Simultaneous augmentation mastopexy for moderately to severely ptotic breasts presents the challenge of determining how much excess skin should be removed after implant placement to create symmetry and provide for maximal skin tightening without compromising tissue vascularization.
Simultaneous augmentation mastopexy involves invagination and tailor tacking of the excess skin after implant placement and then making a pattern around the tailor-tacked tissues for previsualization of the total area to be resected. This contrasts with first making a pattern for the mastopexy, resecting the skin, and then tailor tacking the tissues together. Over a 7-year period, 55 women had simultaneous augmentation mastopexy with this approach. Saline implants were placed in the subpectoral dual-plane position before the mastopexy was started. All surgeries were performed with the patient under general anesthesia, and the patients were discharged the same day. In a retrospective chart review, breast implant size, degree of preoperative asymmetry, length of procedure, and complications were recorded. The patient follow-up period ranged from 3 months to 7 years (median, 9 months).

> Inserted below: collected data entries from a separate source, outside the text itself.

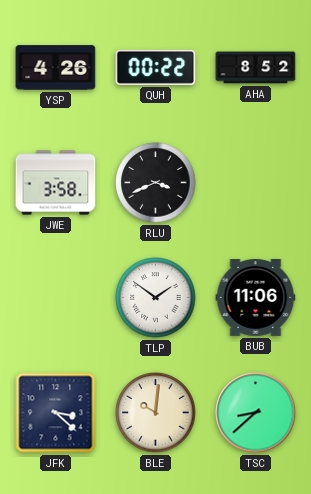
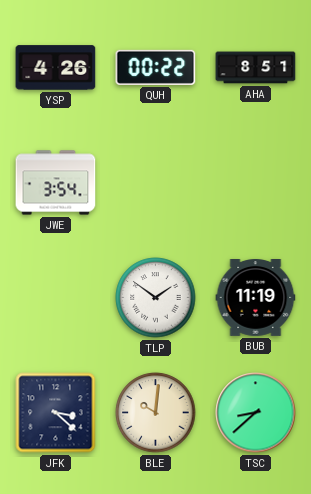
AHA: 8:52 -> 8:51
JWE: 3:58 -> 3:54
RLU: 3:41 -> none
BUB: 11:06 -> 11:19
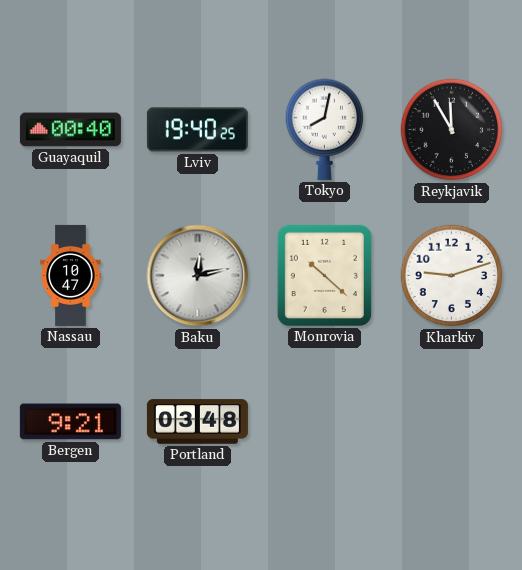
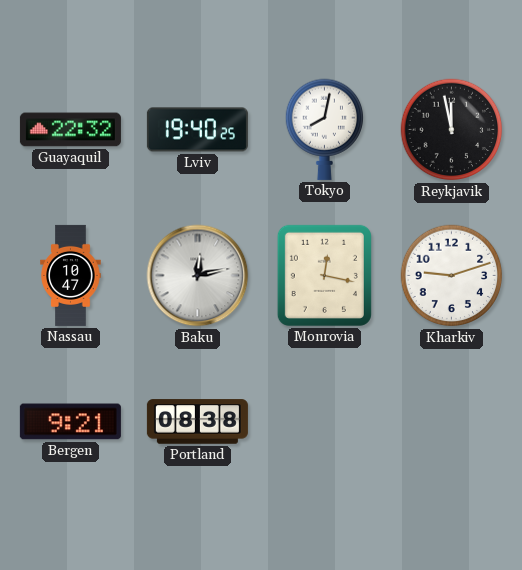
Guayaquil: 00:40 -> 22:32
Reykjavik: 11:55 -> 11:58
Monrovia: 10:22 -> 12:17
Portland: 03:48 -> 08:38
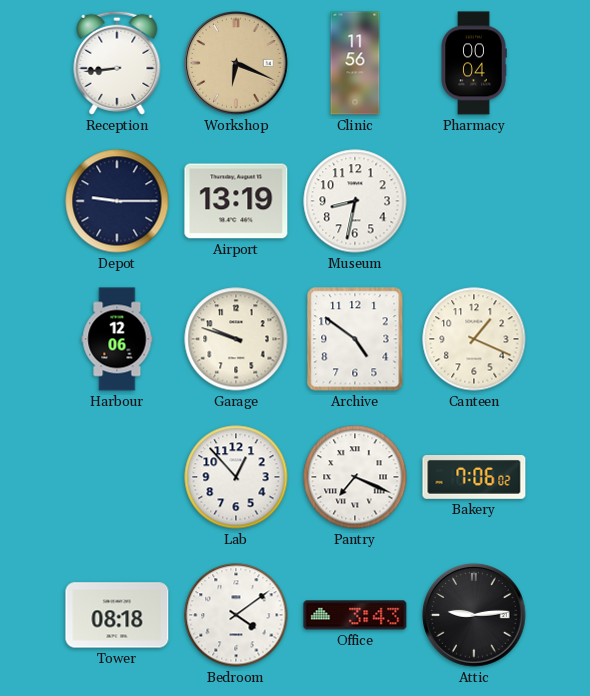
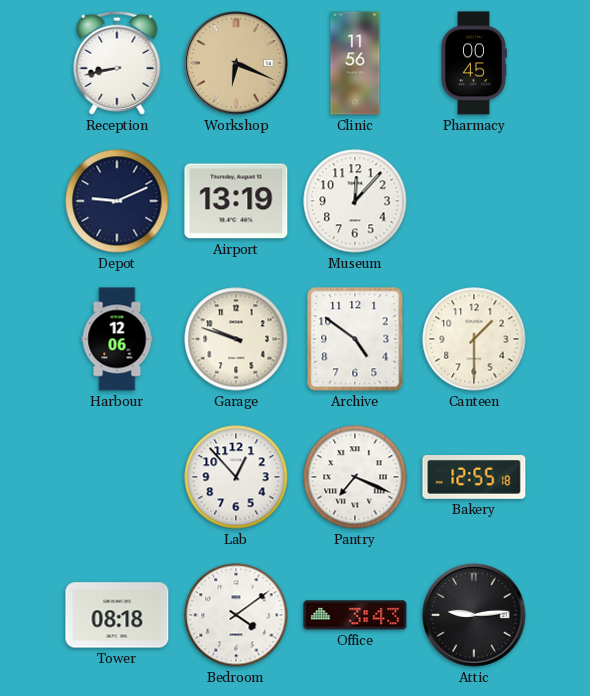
Reception: 8:44 -> 8:43
Pharmacy: 00:04 -> 00:45
Depot: 9:15 -> 9:11
Museum: 8:32 -> 12:07
Canteen: 1:19 -> 1:30
Bakery: 7:06 -> 12:55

Symmetric, aesthetic results were achieved for all the patients. The range of saline implants used was 375–775 ml (average, 500 ml). Of the 55 women, 15 had two different size implants measuring at least 50 ml or larger, with the greatest size disparity in a patient being 225 ml (left breast, 700 ml; right breast, 475 ml). Six of the patients (10.9%) had small areas that healed by secondary intention, occurring mostly at the inferior junction of the inverted T. Only two patients (3.6%) had recurrence of breast ptosis, and only one patient (1.8%) had a mildly hypertrophic scar. There were no incidences of hematoma, infection, rippling, malposition of the nipple–areolar complex (NAC), NAC loss, capsular contraction, implant malposition, or dissatisfaction with implant size. The bilateral augmentation/mastopexy surgery time ranged from 2 h and 29 min to 4 h and 30 min (average, 3 h and 8 min).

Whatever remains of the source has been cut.